[RECORDS TO USE Boundary: Start]

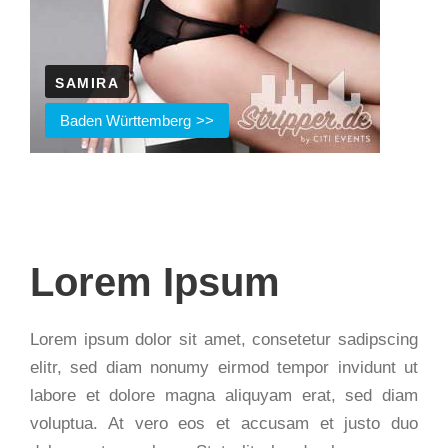
SAMIRA
Baden Württemberg
Lorem Ipsum
Lorem ipsum dolor sit amet, consetetur sadipscing
elitr, sed diam nonumy eirmod tempor invidunt ut
labore et dolore magna aliquyam erat, sed diam
voluptua. At vero eos et accusam et justo duo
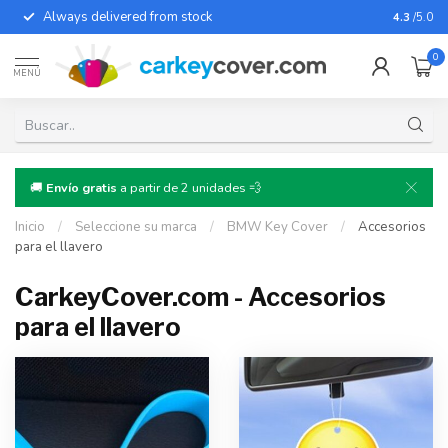
Always delivered from stock
For almo
4.3
/5.0
0
MENÚ
🚚
Envío gratis
a partir de 2 unidades 💨
Inicio
/
Seleccione su marca
/
BMW Key Cover
/
Accesorios
para el llavero
CarkeyCover.com - Accesorios
para el llavero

[RECORDS TO USE Boundary: End]

-- WORK ITEM --
Write out the data above exactly, minus any images.

-- REPLY TO THE TASK --
SAMIRA
Baden Württemberg
Lorem Ipsum
Lorem ipsum dolor sit amet, consetetur sadipscing
elitr, sed diam nonumy eirmod tempor invidunt ut
labore et dolore magna aliquyam erat, sed diam
voluptua. At vero eos et accusam et justo duo
Always delivered from stock
For almo
4.3
/5.0
0
MENÚ
🚚
Envío gratis
a partir de 2 unidades 💨
Inicio
/
Seleccione su marca
/
BMW Key Cover
/
Accesorios
para el llavero
CarkeyCover.com - Accesorios
para el llavero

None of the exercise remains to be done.